Any time a strategic decision changes how the company is owned, governed or contractually bound — incorporation, fundraising, M&A, restructuring, shareholder agreements, or major commercial contracts. Earlier engagement always costs less than later remediation.

A notary (notaire) is a public officer who authenticates specific deeds (mainly real-estate transfers and certain family-law acts). A corporate lawyer (avocat) advises on strategy, negotiates and drafts company documents, and represents you in disputes. The two roles complement rather than overlap.

Yes — most of our clients are foreign suppliers, investors or holding entities. We bridge the gap between French law and your home jurisdiction's expectations and deliver everything bilingually.

The SAS (Société par Actions Simplifiée) is the default choice for most international structures: flexible governance, single shareholder allowed, no minimum capital, and works cleanly with foreign holding entities.
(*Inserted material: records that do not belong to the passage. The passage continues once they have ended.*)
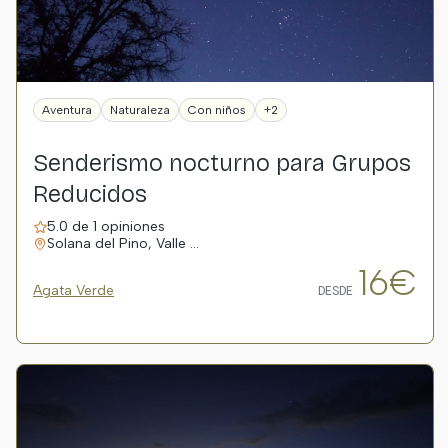
Aventura
Naturaleza
Con niños
+2
Senderismo nocturno para Grupos
Reducidos
5.0 de 1 opiniones
Solana del Pino, Valle …
16€
Agata Verde
DESDE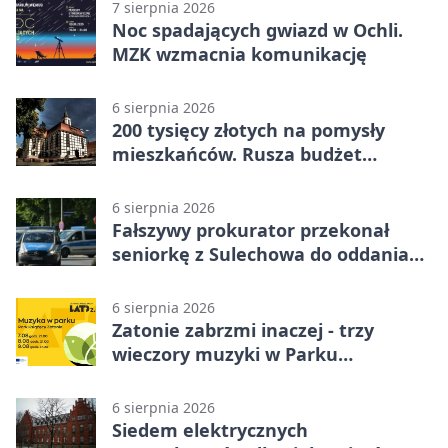
7 sierpnia 2026
Noc spadających gwiazd w Ochli.
MZK wzmacnia komunikację
6 sierpnia 2026
200 tysięcy złotych na pomysły
mieszkańców. Rusza budżet
obywatelski
6 sierpnia 2026
Fałszywy prokurator przekonał
seniorkę z Sulechowa do oddania
22 tys. zł
6 sierpnia 2026
Zatonie zabrzmi inaczej - trzy
wieczory muzyki w Parku
Książęcym
6 sierpnia 2026
Siedem elektrycznych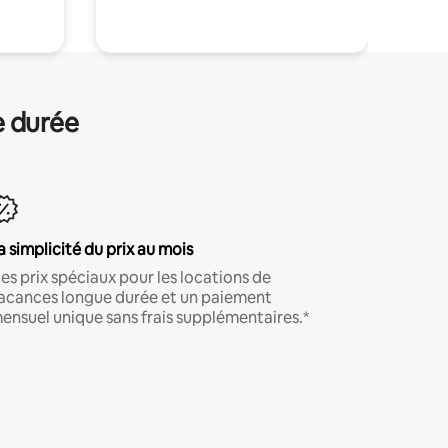
e durée
a simplicité du prix au mois
es prix spéciaux pour les locations de
acances longue durée et un paiement
ensuel unique sans frais supplémentaires.*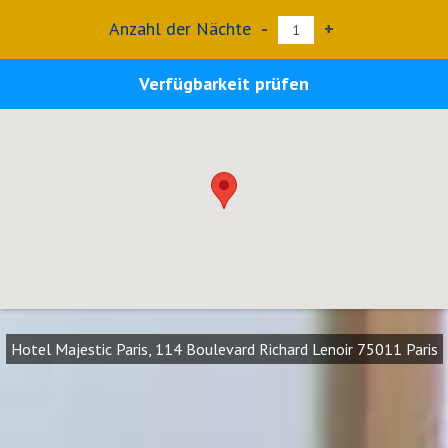
Anzahl der Nächte
-
+
Verfügbarkeit prüfen
Hotel Majestic Paris, 114 Boulevard Richard Lenoir 75011 Paris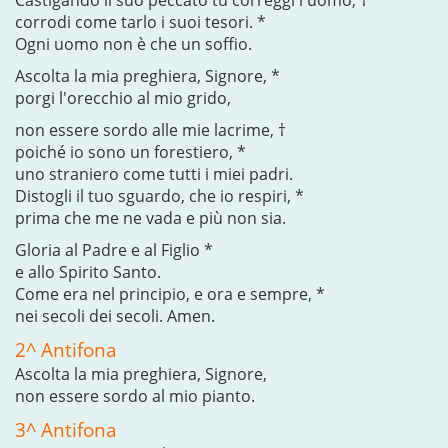
Castigando il suo peccato tu correggi l'uomo, †
corrodi come tarlo i suoi tesori. *
Ogni uomo non è che un soffio.
Ascolta la mia preghiera, Signore, *
porgi l'orecchio al mio grido,
non essere sordo alle mie lacrime, †
poiché io sono un forestiero, *
uno straniero come tutti i miei padri.
Distogli il tuo sguardo, che io respiri, *
prima che me ne vada e più non sia.
Gloria al Padre e al Figlio *
e allo Spirito Santo.
Come era nel principio, e ora e sempre, *
nei secoli dei secoli. Amen.
2^ Antifona
Ascolta la mia preghiera, Signore,
non essere sordo al mio pianto.
3^ Antifona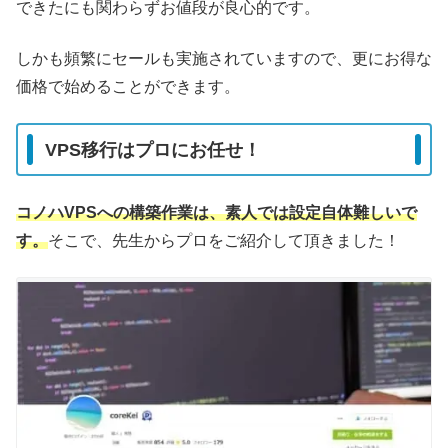
できたにも関わらずお値段が良心的です。
しかも頻繁にセールも実施されていますので、更にお得な
価格で始めることができます。
VPS移行はプロにお任せ！
コノハVPSへの構築作業は、素人では設定自体難しいで
す。
そこで、先生からプロをご紹介して頂きました！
We assess SARL, SA, SCI on the merits when the situation calls for it.

Yes — communications with a French avocat are protected by the secret professionnel (Article 66-5 of the Law of 31 December 1971). This protection is broader than the common-law attorney-client privilege and applies to written and oral exchanges.

We work on fixed fees for clearly scoped engagements (incorporation, contract drafting, audits) and on monthly retainers for ongoing advisory. Hourly billing is the exception, not the default. You always know the cost before work starts.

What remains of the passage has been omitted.